La loi phare pour faciliter l'accès au logement aux États-Unis est officiellement entrée en vigueur ce vendredi 10 juillet, malgré le refus du président Donald Trump de signer sa promulgation. Le Congrès américain a en effet réussi à contourner le veto présidentiel, une procédure rare qui souligne l'urgence de la crise du logement dans le pays.
Un texte adopté de haute lutte
Le projet de loi, adopté par une large majorité bipartisane au Sénat et à la Chambre des représentants, vise à débloquer des fonds fédéraux pour la construction de logements abordables et à renforcer les protections des locataires. Selon les estimations, cette mesure devrait permettre la construction de 500 000 nouveaux logements sur cinq ans et bénéficier à plus de 2 millions de ménages à faible revenu.
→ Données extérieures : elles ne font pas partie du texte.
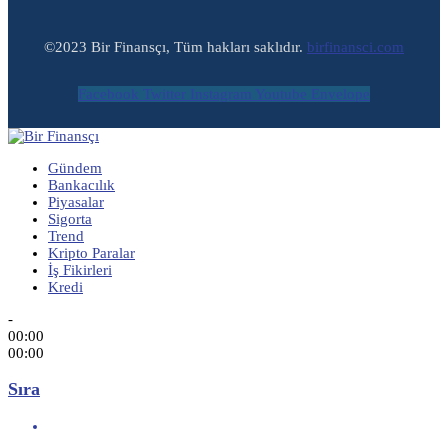
©2023 Bir Finansçı, Tüm hakları saklıdır.
birfinansci.com
Facebook
Twitter
Instagram
Youtube
Envelope
Gündem
Bankacılık
Piyasalar
Sigorta
Trend
Kripto Paralar
İş Fikirleri
Kredi
-
00:00
00:00
Sıra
Donald Trump avait opposé son veto en juin, arguant que la loi était « trop coûteuse » et qu'elle « interférait avec le marché libre ». Cependant, le Congrès a réuni les deux tiers des voix nécessaires dans chaque chambre pour passer outre, une première depuis 2020.
Une crise du logement sans précédent
Les États-Unis connaissent une pénurie de logements abordables qui s'est aggravée depuis la pandémie de Covid-19. Selon la National Low Income Housing Coalition, il manque plus de 7 millions de logements pour les ménages aux revenus les plus modestes. Dans certaines grandes villes comme San Francisco ou New York, le loyer médian dépasse 2 500 dollars par mois, bien au-dessus du salaire minimum.
« Cette loi est une bouée de sauvetage pour des millions d'Américains qui peinent à se loger », a déclaré la sénatrice démocrate Elizabeth Warren, co-autrice du texte. « Le refus de Trump de la signer montre son mépris pour les plus vulnérables », a-t-elle ajouté.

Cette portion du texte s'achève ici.